Not until these urgent repairs are done can we proceed with replacing the roof and
repairing the auxiliary rooms in the backyard, both of which must be finished before the cold weather sets in again. The roof of the auxiliary rooms has already begun to leak and it’s crystal clear that it can’t possibly endure another winter. We’ve been
lucky so far, as this last winter wasn’t a very severe and snowy one (even though it had its moments), but we can't count on luck forever. We must find a way to prepare the shelter for the next cold season at any cost!
As soon as real spring comes, winter's ordeals will be forgotten by many, but if we’ve learnt anything from our own mistakes, then we know there’s no time to waste. Day by day, step by step we are getting closer to the goal, which is to make the shelter a
safer, more secure and more comfortable place for the Felix kitties to live in. Will you help us?

Monday, April 8, 2013

So Close, Yet So Far

Poli and Esca are sisters, presumably born in the house and thrown out as soon as they were weaned. The sequence of events which followed remains unknown, but by the time they were picked up, Poli had already been hit by a car on a busy street and left unable to
walk or stand on her own. Esca had probably seen what happened and was desperately trying to protect her sister, using her own body as a shield. Confused and terribly scared, they were brought to my shelter, and that’s how our paths crossed…

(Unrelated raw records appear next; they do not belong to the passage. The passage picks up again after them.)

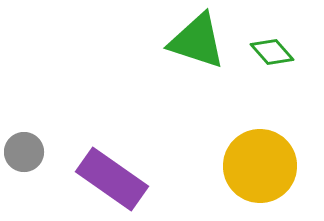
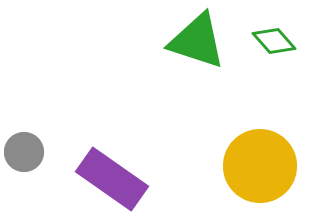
green diamond: moved 2 px right, 11 px up
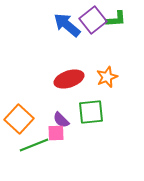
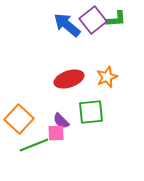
purple semicircle: moved 1 px down
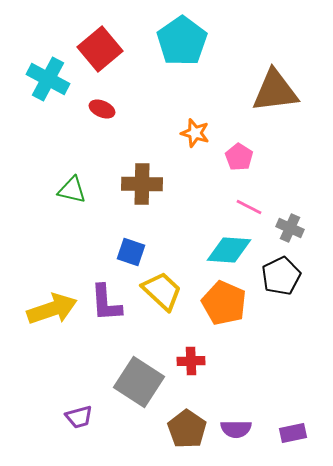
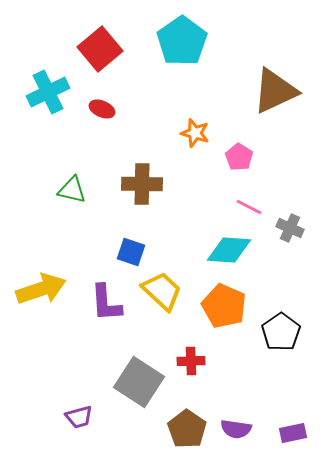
cyan cross: moved 13 px down; rotated 36 degrees clockwise
brown triangle: rotated 18 degrees counterclockwise
black pentagon: moved 56 px down; rotated 9 degrees counterclockwise
orange pentagon: moved 3 px down
yellow arrow: moved 11 px left, 20 px up
purple semicircle: rotated 8 degrees clockwise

Poli was just lying still in the beginning, although she was able to hold onto her hind legs a little bit. She was obviously in pain every time she tried to get up and a visit to the vet revealed that her hip was broken. Instead of surgical repair, it was allowed
to heal spontaneously on its own, and she recovered literally completely. She now walks with a slight swing to her hips, but runs and jumps like any other cat. She is definitely one of the troublemakers, as she has always been adventurous and fearless, despite her
temporary handicap.

Esca is totally different, kind of shy and withdrawn, although she did display astonishing bravery when she had to and when it really mattered. She arrived at the shelter apparently uninjured, but just a few weeks
later an old wound with a surrounding area of necrotic tissue was discovered just behind her right shoulder blade. Everything that had to be surgically removed was removed and after that, nearly half of her fragile little body was bandaged up for days. She
managed to recover and now the only reminder of her suffering is a small scar, that's almost unnoticeable.

About six months later the spring came and both Poli and Esca reached the right age to be spayed. They both looked healthy
and no one could have imagined what their spay surgery would reveal. I still recall that fateful day I took them to the vet’s; out of five kitties scheduled to be spayed, all of them young and apparently healthy, none of them had a normal surgery! Trcika didn’t survive
sedation given before the general anesthesia, Poli had a huge tumor and almost bled to death, both Esca and Nasha were found to have large ovarian cysts and Farrah had a severe pyometra. After the initial shock, I didn’t even have time to grieve over
Trcika’s death because Poli’s life was hanging by a thread and then, once again, her sister stepped up for her.

Although they were not too close while they were healthy, Poli’s misfortune brought them together again. Esca didn’t want to leave
her side at all, she was warming her up, licking and cleaning her, encouraging her to fight and survive. And Poli did, with such tremendous support and love.

Taking a look back at the past year and a half, I must conclude that Esca and Poli
have stoically and valiantly endured life’s hardships, always having each other’s backs when it mattered most. Their devoted, beautiful relationship in times of trouble can't even be explained by family ties; however distant they may be at any given moment, I think
each of them knows that if anything happens, the other one will be right there. It’s not just sisterly love, but also an incredible, deep, loving friendship.

Poli and Esca are now walking their separate paths and living their separate lives, but
neither one of them will ever have to face any crises alone. They certainly don’t fear the future and challenges to come - if and when the need arises, both of them can be sure they will get together again.